I Forked “Asyncpg” — And It Parses Database Records to Numpy 20x Faster | by Vadim Markovtsev | Jun, 2022

Presenting the fork of asyncpg — asynchronous PostgreSQL client for Python — based on NumPy structured arrays

Photo by SpaceX on Unsplash

I hacked asyncpg — an asyncio PostgreSQL client library — to parse the SELECT-ed records from low-level PostgreSQL protocol directly to NumPy structured arrays without materializing Python objects, and avoided most of the overhead.

It worked up to 3x wall and 20x CPU faster; It doesn’t cast spells to accelerate the DB server. The repository to star is athenianco/asyncpg-rkt.

More and more emerging databases choose to speak PostgreSQL wire protocol, eg, Cockroach or Crate. Granted that it’s simple, a PoC facade server in Python is less than 200 lines. Such a big family of compatible DBs suggests an efficient Python client library. An analytics-first client library.

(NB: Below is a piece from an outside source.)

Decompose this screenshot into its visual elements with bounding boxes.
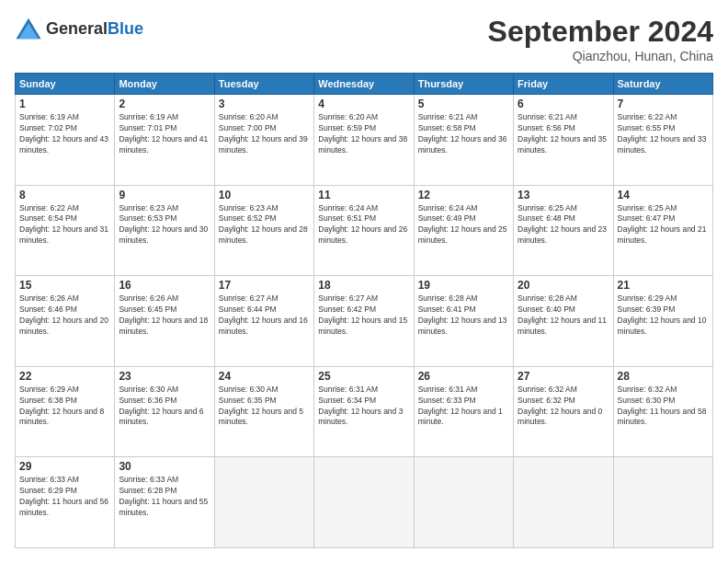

In one of my previous blog posts, I noticed how inefficient the transition from PostgreSQL response to pandas DataFrame was. Let me remind you of the code:

pd.DataFrame.from_records(await connection.fetch("SELECT ..."))

We make many redundant actions underneath:

  1. Parse PostgreSQL wire protocol and create Python objects.
  2. Insert those Python objects into created asyncpg.Record-s.
  3. Iterate rows and insert Python objects into NumPy arrays of object dtype.
  4. Infer better dtypes like int64, datetime64, etc., and convert Python objects.
  5. Construct the dataframe.

However, we know the data types of the returned columns beforehand and could do a ton better:

  1. Parse PostgreSQL wire protocol to typed NumPy arrays.
  2. Construct the dataframe.

Profiling indicated clear bottlenecks in materializing millions of Python objects only to convert them back to the exact same in-memory representation as the PostgreSQL server sent, ignoring the endianness. Every time we copy an object array in Pandas, we increment and decrement the reference counters of each object, which hammers the final nail in the performance coffin.

Unfortunately, the part of asyncpg which is responsible for building the array of returned asyncpg.Record -s is written in Cython and cannot be easily customized. I had to fork.

I considered the following requirements:

  • It must be a drop-in replacement. Don’t break the existing user code.
  • Graceful degradation: fallback to Python objects when a column type is an object (eg, JSON).
  • Handle nulls well. Not all built-in NumPy dtypes support a null-like value such as NaN or NaT, so we must return the positions of nulls.
  • No extra dependencies except NumPy.
  • The best performance that I can arrange.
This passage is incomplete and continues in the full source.